With the increase of drug use, the proportion of both never and sometimes use seat belt increase, and the proportion of always use seat belt decreases. The trend of proportion of seat belt use is similar among grade, gender, and sex, with a slightly higher proportion of never use seat belt than sometimes use seat belt in heavy drug dose status among male.

13. Grades in school

Table 14: Drug Use Status vs Grades in School
stratum	statistic	p.value	df	cramer_v_effect_size
crude
Overall	1056.01928	0	6	0.5739685
grade
9th Grade	335.68761	0	6	0.6052035
10th Grade	318.89934	0	6	0.5999429
11th Grade	331.21759	0	6	0.6401861
12th Grade	136.69654	0	6	0.4793813
sex
female	628.98011	0	6	0.6079389
male	456.57736	0	6	0.5510378
race
White	742.64017	0	6	0.6204197
Black or African American	59.61303	0	6	0.4287210
Hispanic/Latino	124.03560	0	6	0.4594828
All other Races	182.43724	0	6	0.7076317

From table 14, all p-values are significantly small, and the overall effect size is around 0.6, which means that there is a strong association between drug use and GPA. The association between drug use and GPA is the strongest among 11th Grade compared to other grades, and is the weakest among 10th Grade compared to other grades. Also, the association between drug use and GPA is stronger among female than male, and is stronger among students who are classified into all other races compared to students who are classified into other race groups.

Overall:

Stratified Analysis:

With the increase of drug use, the proportion of Mostly A’s decreases, the proportion of Mostly B’s has a little change, and the proportion of both mostly C’s and below C’s increase.
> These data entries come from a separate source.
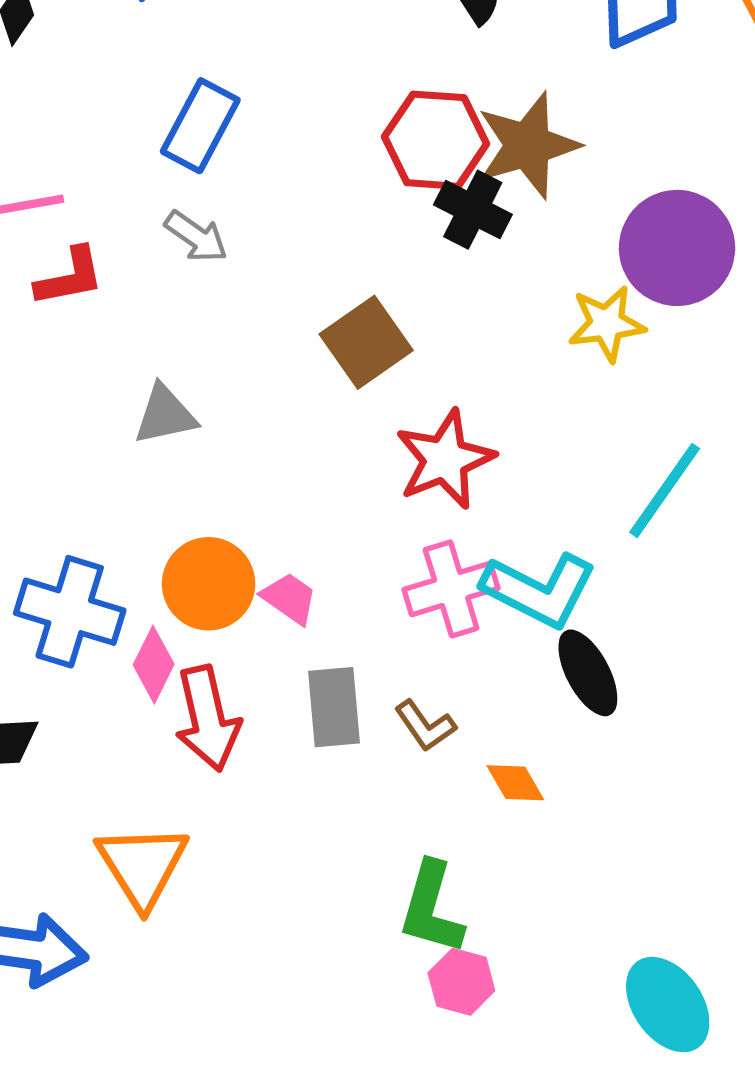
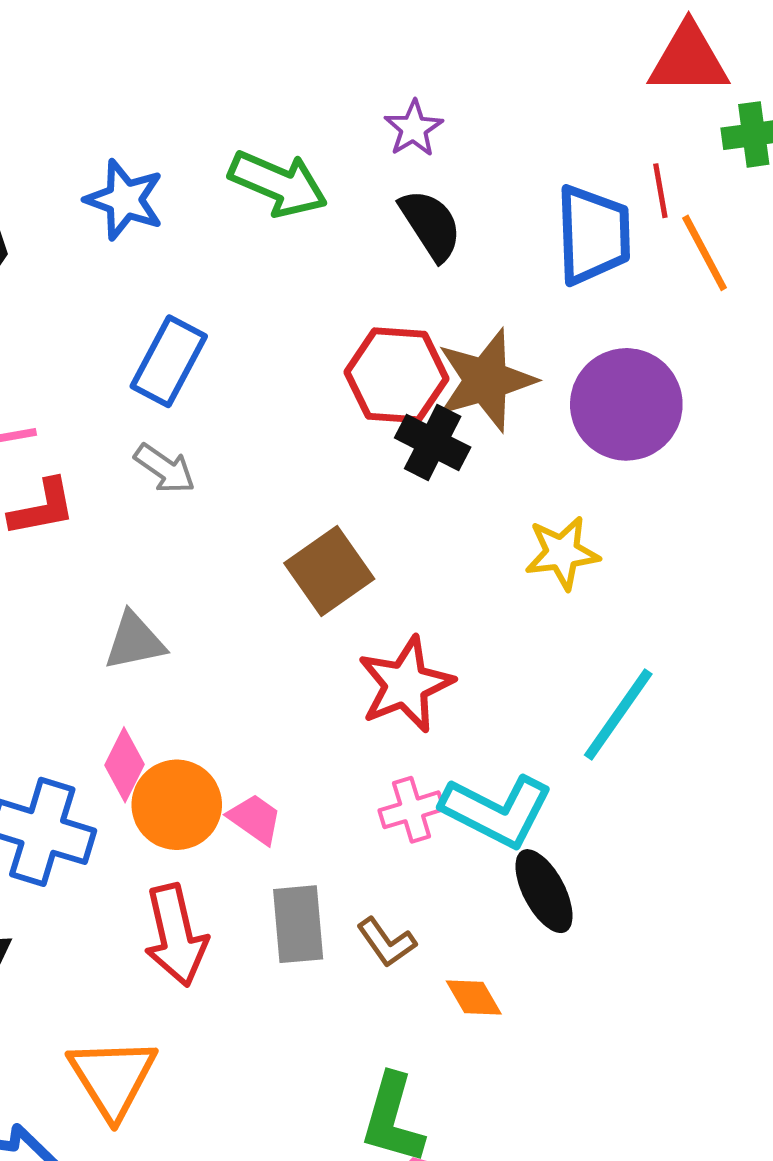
purple circle: (677, 248) -> (626, 404), moved
pink cross: (451, 589) -> (412, 810), size x0.7
pink diamond: (154, 665) -> (125, 765), moved

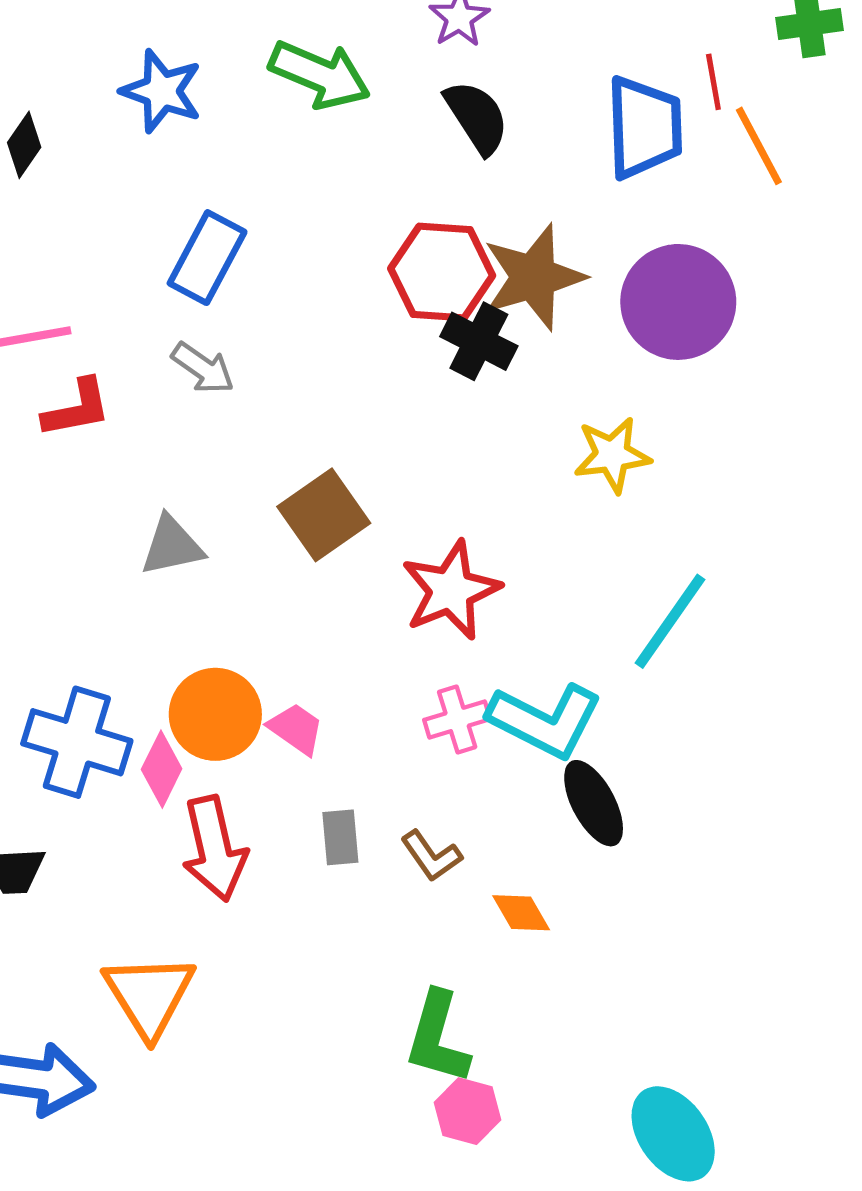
brown square: (329, 571) -> (324, 515), moved
pink diamond: (125, 765) -> (162, 769), moved
gray rectangle: (298, 924) -> (340, 837), size x0.7

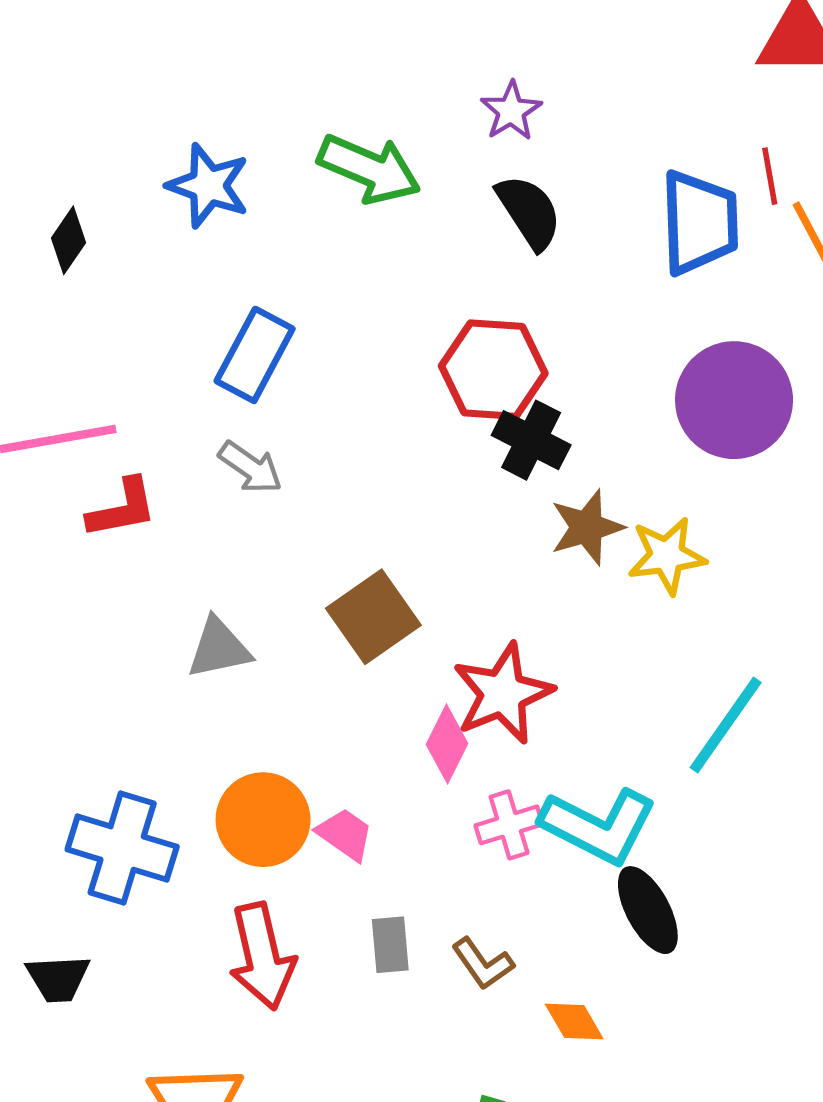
brown star: (534, 277) -> (587, 527), moved, size x0.7
pink diamond: (162, 769) -> (447, 744), moved

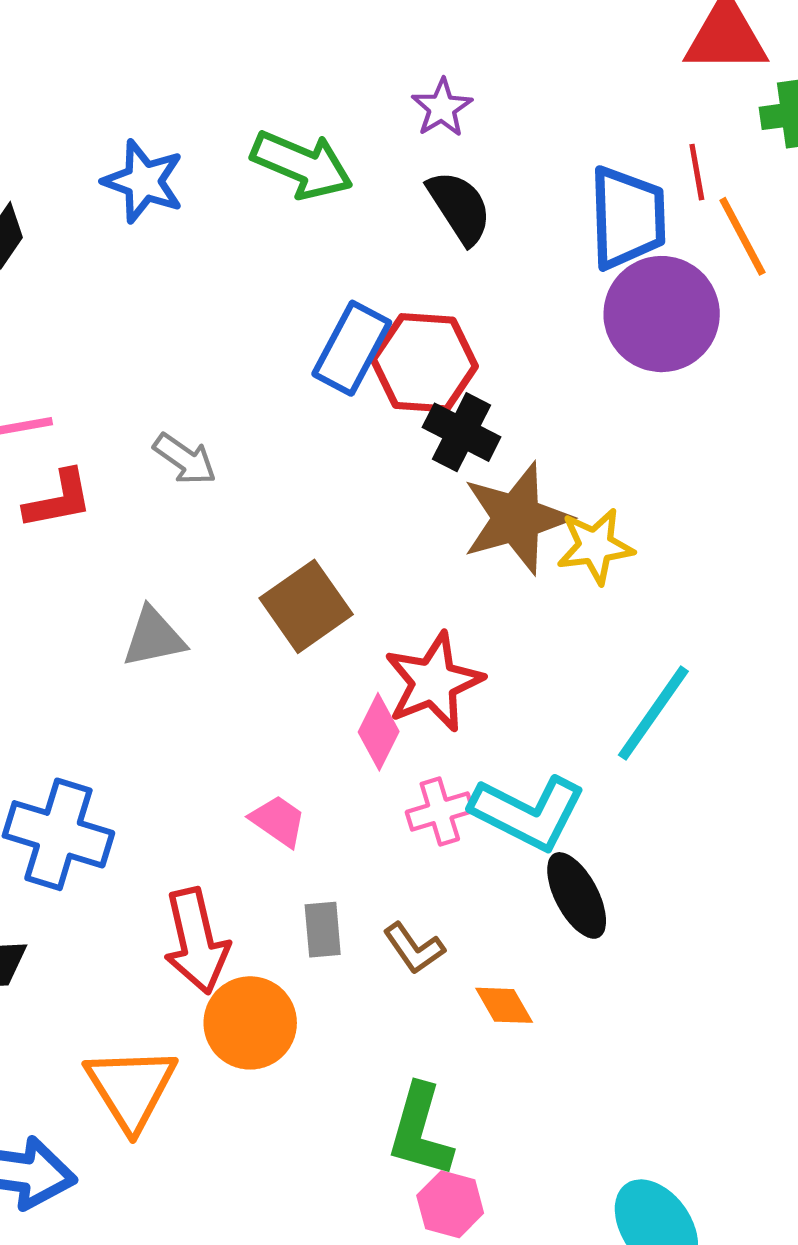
blue rectangle: (255, 355) -> (352, 348), moved
purple circle: (734, 400) -> (662, 314), moved
brown star: (587, 527) -> (517, 518), size x1.5
orange circle: (263, 820) -> (250, 1023), moved

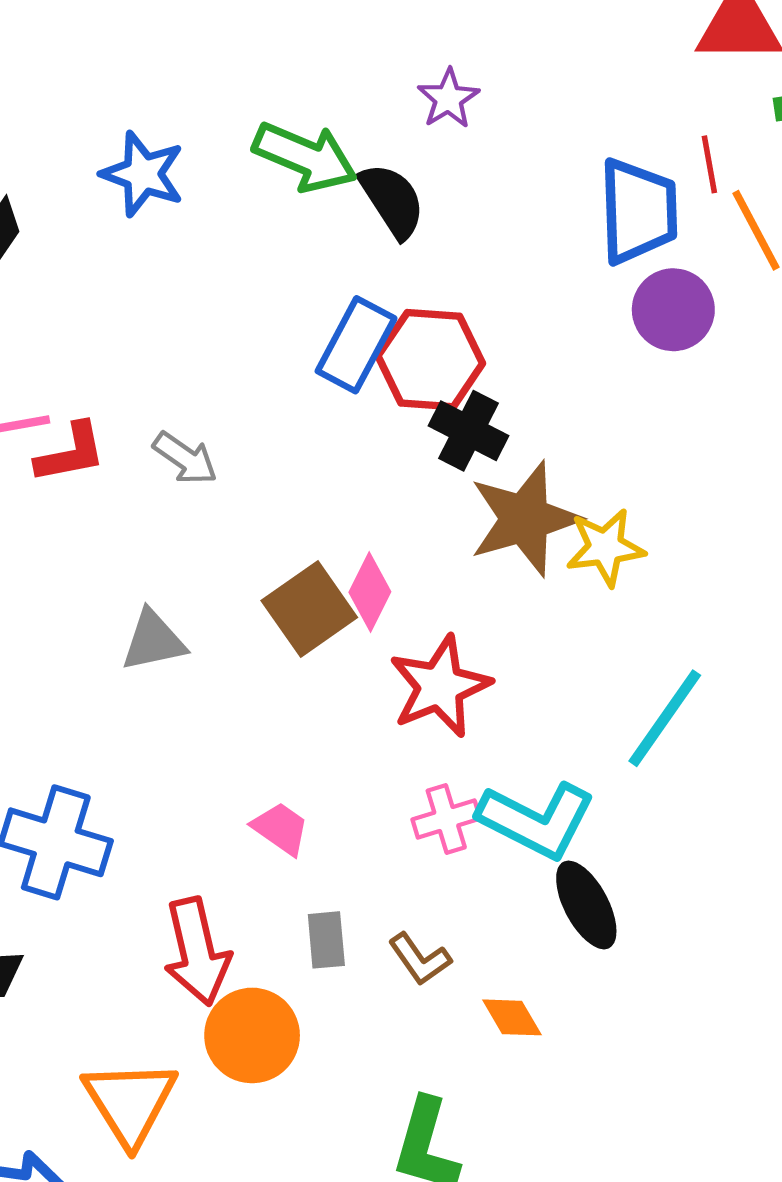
black semicircle: (460, 207) -> (392, 200), moved
purple circle: (662, 314) -> (673, 310), size x0.7
red L-shape: (58, 500) -> (71, 453), moved
pink diamond: (379, 732) -> (370, 592), moved

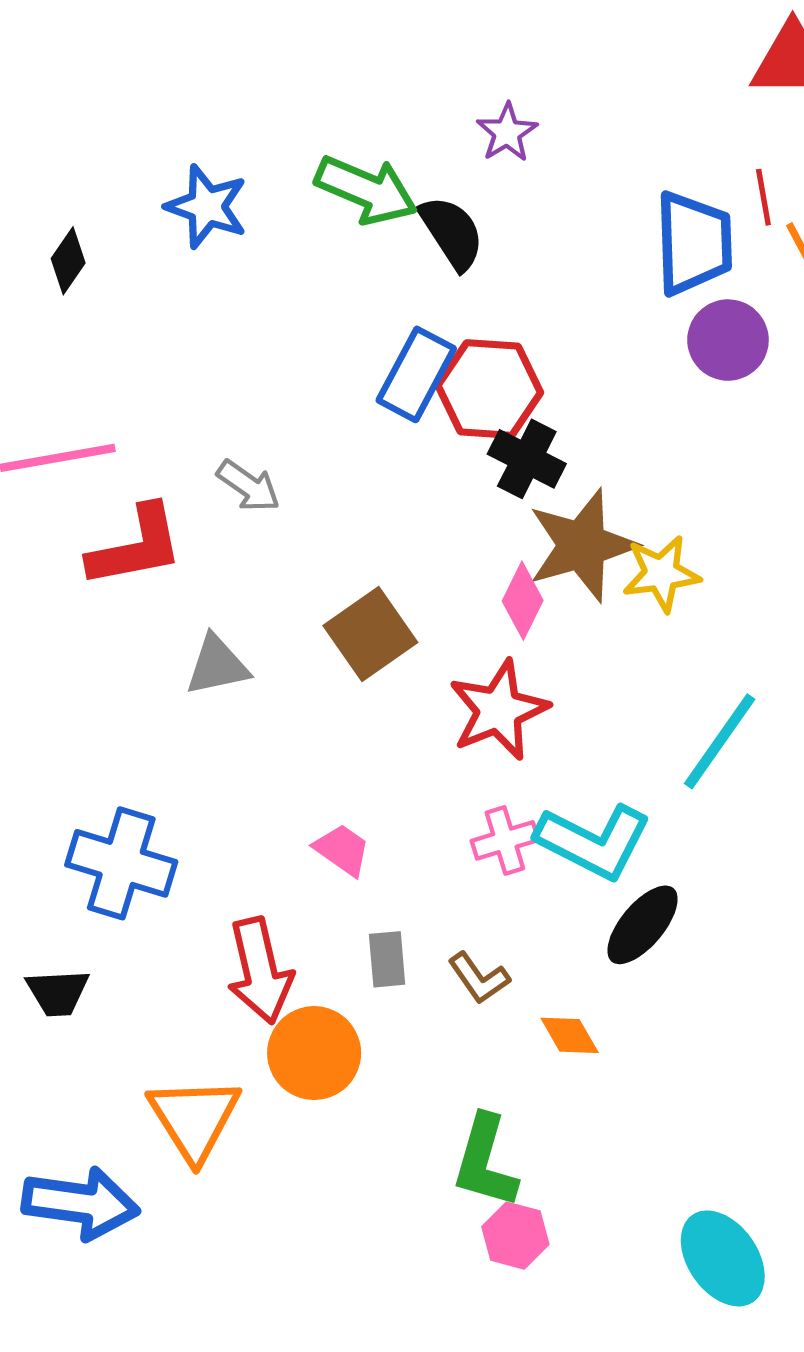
red L-shape: (71, 453) -> (136, 546), moved, size x1.4
pink diamond: (370, 592) -> (523, 601), moved
black ellipse: (586, 905) -> (643, 925), turned 68

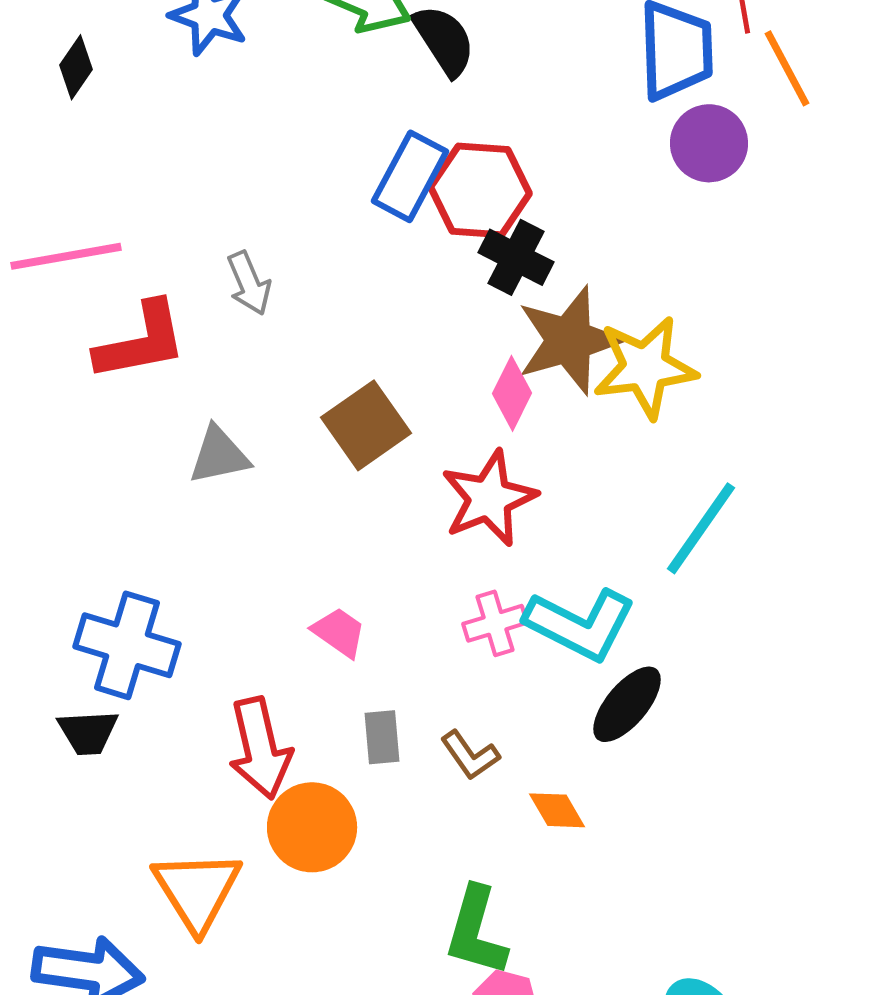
gray arrow: (248, 486) -> (249, 283), turned 32
yellow star: (661, 574) -> (645, 367), size x1.4
black trapezoid: (58, 993) -> (88, 732), moved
The trend is particularly significant among 11th grade compared to other grades, and among all other races compared with White, Black or African American, and Hispanic/Latino.

Continuous Variable

14. Smoke initial age

15.Alcohol initial age

16.BMI

##                  Df Sum Sq Mean Sq F value   Pr(>F)    
## drug_use_freq     2   1841   920.4   32.45 8.54e-15 ***
## Residuals     18923 536712    28.4                     
## ---
## Signif. codes:  0 '***' 0.001 '**' 0.01 '*' 0.05 '.' 0.1 ' ' 1
## 928 observations deleted due to missingness

More heavy dose subjects started to smoke when they were 9 to 10 and 11 to 12 years old compared to no drug use subjects and light dose drug use subjects. For those who used light dose drug, highest percentage of them started to smoke when they were 13 or 14 years old. For those who used heavy dose drug, most of them started to smoke when they were 15 or 16 years old. It shows that heavy dose subjects start to smoke earlier. Similar things can be seen in drinking alcohol start age. More heavy dose subjects started to drink alcohol when they were 8 years old or younger and 11 or 12 years old compared to no drug use subjects and light dose drug use subjects. For no drug use and light dose drug use subjects, most of them started to drink alcohol when they were 15 or 16 years old. For heavy dose drug use subjects, most of them started to drink alcohol earlier at 13 or 14 years old. It shows that heavy dose subjects also start to drink alcohol earlier. Density plots of BMI are all right-skewed, which means that the mean is greater than the median. Highest percentage of observations fall in 20-30 bmi. The box-plot shows that medians for three dose usgae groups are similar. In addition, one-way anova table implies that there is not a significant difference of BMI among three different drug use frequency groups.